Of course, Tezuka insists everything is fine. Ryoma displays his evidence like a novice defense attorney, emotional and unsteady, exhibit a, exhibit b, exhibit c, but it's all circumstantial, and its nothing says Tezuka. Still, Ryoma only relents when Tezuka agrees to see the trainer. He wants to come along, but the appointment conflicts with an interview he's already agreed to, and so, grudgingly, he makes Tezuka promise to tell him everything the trainer says and then kisses him on the cheek before seeing him out the door. He's antsy and jittery throughout the interview, and snappish when asked something he thinks is stupid, and when the damn thing's finally over, he hurries home already planning his questions, his responses depending on the answers. But he comes home only to more I'm fines and It's nothings, and finally, when he thinks he's about the burst and explode into a fit of anger or perhaps tears, Tezuka relents that the trainer suggested he be careful and might want to avoid zero-shiki in the near future.

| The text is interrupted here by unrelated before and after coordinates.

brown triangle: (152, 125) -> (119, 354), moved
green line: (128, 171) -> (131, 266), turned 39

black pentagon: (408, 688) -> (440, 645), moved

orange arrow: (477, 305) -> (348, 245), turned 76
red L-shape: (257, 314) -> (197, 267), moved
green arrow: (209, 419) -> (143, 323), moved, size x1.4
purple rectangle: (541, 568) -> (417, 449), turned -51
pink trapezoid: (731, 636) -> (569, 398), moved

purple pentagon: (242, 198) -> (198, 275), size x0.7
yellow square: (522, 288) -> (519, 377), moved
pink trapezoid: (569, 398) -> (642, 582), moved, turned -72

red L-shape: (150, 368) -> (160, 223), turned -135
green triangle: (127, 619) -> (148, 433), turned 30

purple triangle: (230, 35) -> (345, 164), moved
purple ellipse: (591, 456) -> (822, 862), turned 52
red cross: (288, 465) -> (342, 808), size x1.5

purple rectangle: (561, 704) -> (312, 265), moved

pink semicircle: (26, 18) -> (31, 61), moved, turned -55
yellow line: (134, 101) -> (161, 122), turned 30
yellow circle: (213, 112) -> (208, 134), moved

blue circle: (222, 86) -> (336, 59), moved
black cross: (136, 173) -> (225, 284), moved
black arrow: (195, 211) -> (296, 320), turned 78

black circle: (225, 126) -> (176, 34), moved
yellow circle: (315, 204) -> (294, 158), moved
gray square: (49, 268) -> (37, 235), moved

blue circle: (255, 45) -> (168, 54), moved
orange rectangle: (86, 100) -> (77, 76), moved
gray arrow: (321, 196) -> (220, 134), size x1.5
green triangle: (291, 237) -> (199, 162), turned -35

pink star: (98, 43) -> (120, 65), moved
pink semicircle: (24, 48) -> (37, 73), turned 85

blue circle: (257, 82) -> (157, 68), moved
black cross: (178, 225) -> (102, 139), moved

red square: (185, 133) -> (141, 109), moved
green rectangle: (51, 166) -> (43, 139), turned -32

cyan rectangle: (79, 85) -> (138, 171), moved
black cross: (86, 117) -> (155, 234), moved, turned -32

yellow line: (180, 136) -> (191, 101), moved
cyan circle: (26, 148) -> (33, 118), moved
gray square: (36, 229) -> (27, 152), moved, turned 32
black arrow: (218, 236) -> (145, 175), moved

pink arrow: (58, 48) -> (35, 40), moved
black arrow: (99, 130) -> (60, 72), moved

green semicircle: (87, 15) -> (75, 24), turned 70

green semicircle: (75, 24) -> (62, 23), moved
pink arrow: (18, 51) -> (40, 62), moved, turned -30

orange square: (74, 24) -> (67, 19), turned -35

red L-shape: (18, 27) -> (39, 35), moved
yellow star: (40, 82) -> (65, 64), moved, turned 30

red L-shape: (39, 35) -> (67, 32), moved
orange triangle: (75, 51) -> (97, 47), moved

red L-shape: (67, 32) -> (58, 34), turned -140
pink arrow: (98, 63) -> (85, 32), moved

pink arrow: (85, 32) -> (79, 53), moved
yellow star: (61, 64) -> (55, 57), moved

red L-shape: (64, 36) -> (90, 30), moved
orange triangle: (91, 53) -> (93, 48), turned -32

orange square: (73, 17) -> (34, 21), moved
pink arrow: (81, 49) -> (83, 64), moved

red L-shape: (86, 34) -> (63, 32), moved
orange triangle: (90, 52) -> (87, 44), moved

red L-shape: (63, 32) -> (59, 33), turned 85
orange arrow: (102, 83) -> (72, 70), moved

This placates Ryoma, and he watches like a hawk from then on; unlike middle school, now he's informed, now he knows, and he'll be damned if he lets Tezuka use that shot when most of the time he could win easily without it, anyway. But no win is more important than Tezuka's arm, and when much to Ryoma's dismay, he watches the flinching, the missed points, the slight winces of pain get worse, a knot that only tightens with each instance twists in his stomach and he knows it's not nothing, and Tezuka is not fine, and, never having been particularly patient, he pulls Tezuka aside that night, as soon as he's back, in the cramped entrance hall of their hotel room.
You're injured, Ryoma accuses, much more sharply than he intended, and You're wrong, Tezuka bristles in reply, and Ryoma recoils as if hit but does not back down. You're injured, he tries again, a little more softly this time, and I'm fine, Tezuka softens as well but does not relent either. You need to see a doctor, Ryoma begs, to which he receives a predictable I already have, but A specialist, he tries anyway, only to find himself faced with a raised eyebrow. Ryoma hasn't been this close to crying for a very long time, but he swallows back the hysterics and takes a step closer, his gaze never breaking from Tezuka's. You're not invincible, he pleads quietly, evenly, And you don't need to be anymore. But Tezuka shakes his head, his right hand unconsciously coming to rest on his left arm, and replies, It isn't important, and that's when Ryoma breaks down. Yes it is, he bursts, yes it is, because you can live without professional tennis, but I can't live without you.
And so, Ryoma, at the prime age of twenty-seven, leaves professional tennis behind, not because of injury or illness or scandal, not because of losses or lack of funds. He leaves for the one he loves most, and though he never understood at twelve or thirteen, he thinks, as he packs his bags for the final time, perhaps, once they're back in Tokyo, he'll go back home and pay his father a visit. He's fairly certain he'll regret it, but Tezuka will have college applications to deal with, and Ryoma's just a little bit curious as to what's so great about having a kid, anyway.